MIT researchers have created a comprehensive dataset of 'illusory' faces, revealing surprising differences between human and AI face detection and potentially uncovering evolutionary links to animal face recognition. The research team, led by Mark Hamilton, a PhD student in electrical engineering and computer science, has introduced a dataset of 5,000 human-labeled pareidolic images, far surpassing previous collections.
Face pareidolia has long fascinated psychologists, but it's been largely unexplored in the computer vision community. The researchers wanted to create a resource that could help understand how both humans and AI systems process these illusory faces.
The study's findings reveal significant disparities between human and machine perception of these 'fake' faces. Surprisingly, AI models initially struggled to recognise pareidolic faces in the same way humans do. It wasn't until the algorithms were trained to recognise animal faces that they showed marked improvement in detecting pareidolic faces.

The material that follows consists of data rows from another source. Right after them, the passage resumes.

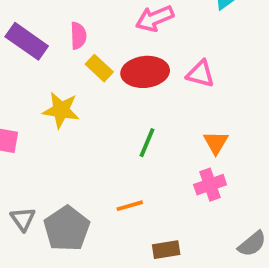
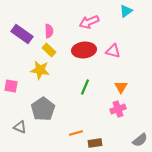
yellow rectangle: (99, 68) -> (49, 50), moved
orange line: (130, 206) -> (76, 133), moved
gray triangle: (23, 219) -> (20, 127), turned -32
gray pentagon: (67, 229) -> (43, 109), moved

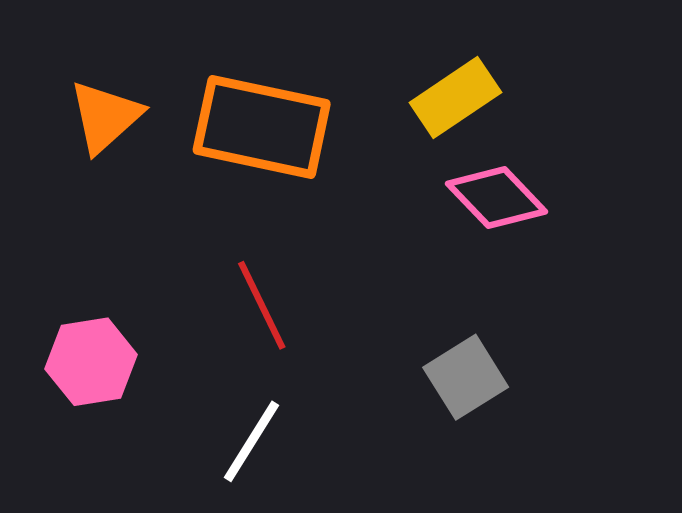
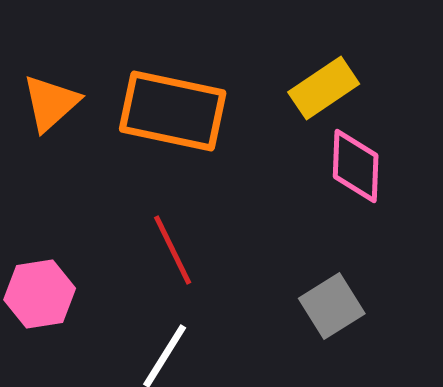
pink diamond: (497, 198) -> (356, 166), turned 46

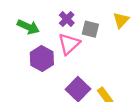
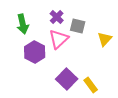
yellow triangle: (121, 20) -> (105, 39), moved
green arrow: (28, 27) -> (23, 24), turned 54

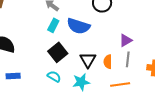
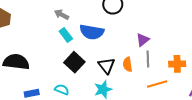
cyan rectangle: (53, 25) -> (66, 35), turned -56
cyan semicircle: (54, 76) -> (62, 90), moved
orange line: (120, 84) -> (157, 84), moved

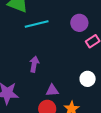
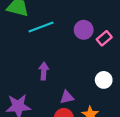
purple circle: (79, 23) -> (84, 30), moved

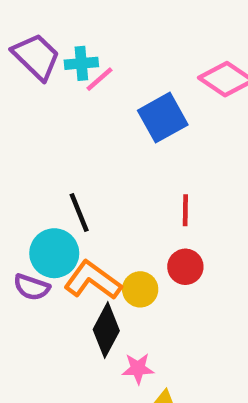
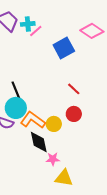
red line: (185, 210) -> (74, 89), turned -48
black line: (79, 213) -> (16, 90), moved
black diamond: (106, 330) -> (39, 142), turned -40

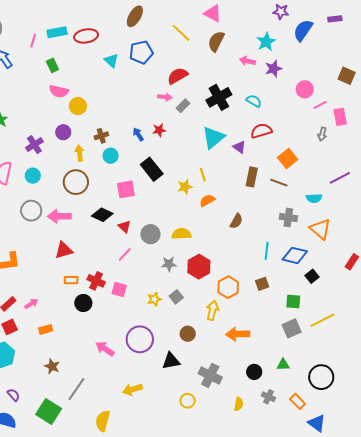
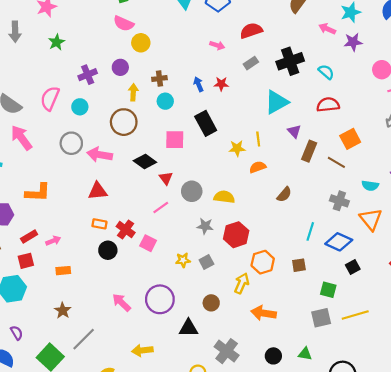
pink arrow: (165, 97) -> (217, 45), moved
purple triangle: (239, 147) -> (294, 131), moved

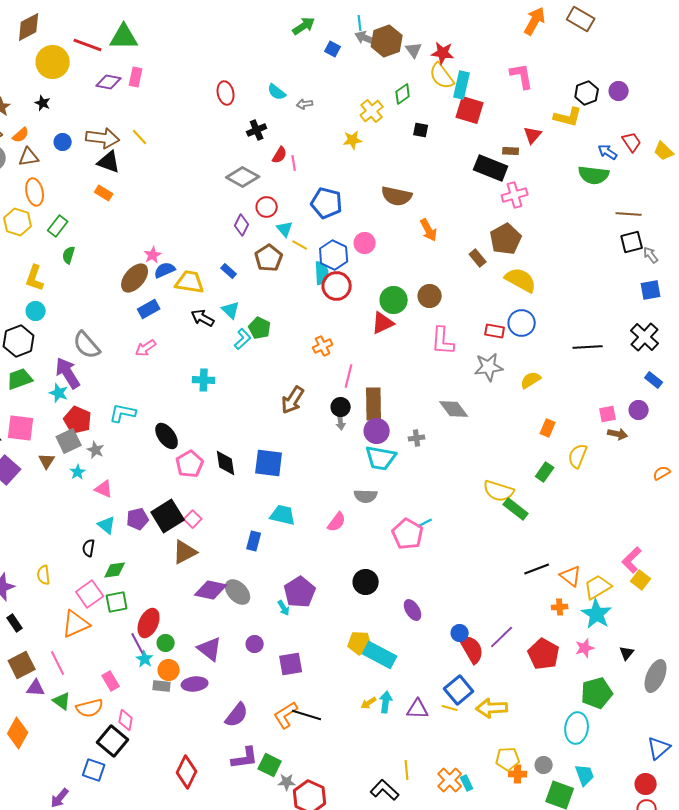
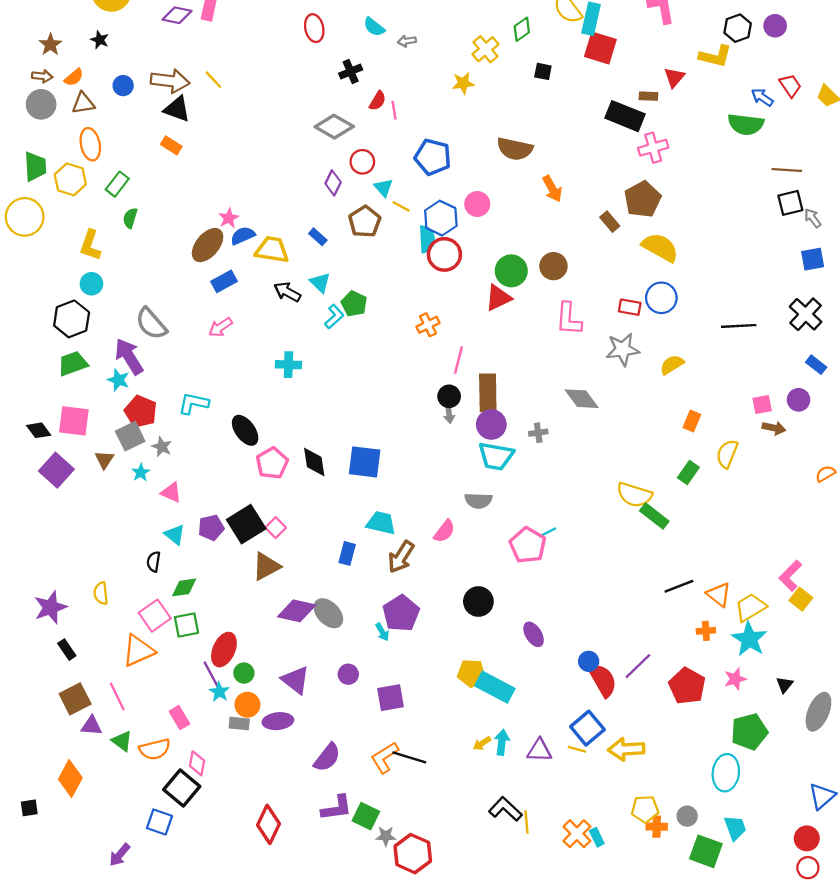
brown arrow: (293, 400) -> (401, 557), moved
black L-shape: (385, 790) -> (505, 809), moved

William T. Freeman, MIT professor of electrical engineering and computer science and principal investigator of the project, highlights another key discovery: A specific range of visual complexity where both humans and machines are most likely to perceive faces in non-face objects. This phenomenon, dubbed the "Goldilocks Zone of Pareidolia," suggests that images with "just the right amount" of complexity are most likely to trigger face recognition.
The researchers developed an equation modelling how people and algorithms detect illusory faces, revealing a clear "pareidolic peak" where the likelihood of seeing faces is highest. This predicted zone was validated through tests with both human subjects and AI face detection systems.
The "Faces in Things" dataset, which forms the backbone of this study, was meticulously curated from approximately 20,000 candidate images from the LAION-5B dataset. Human annotators labelled these images, drawing bounding boxes around perceived faces and answering detailed questions about each face's perceived characteristics.
Hamilton notes the potential practical applications of this research, including improving face detection systems for self-driving cars and enhancing product design.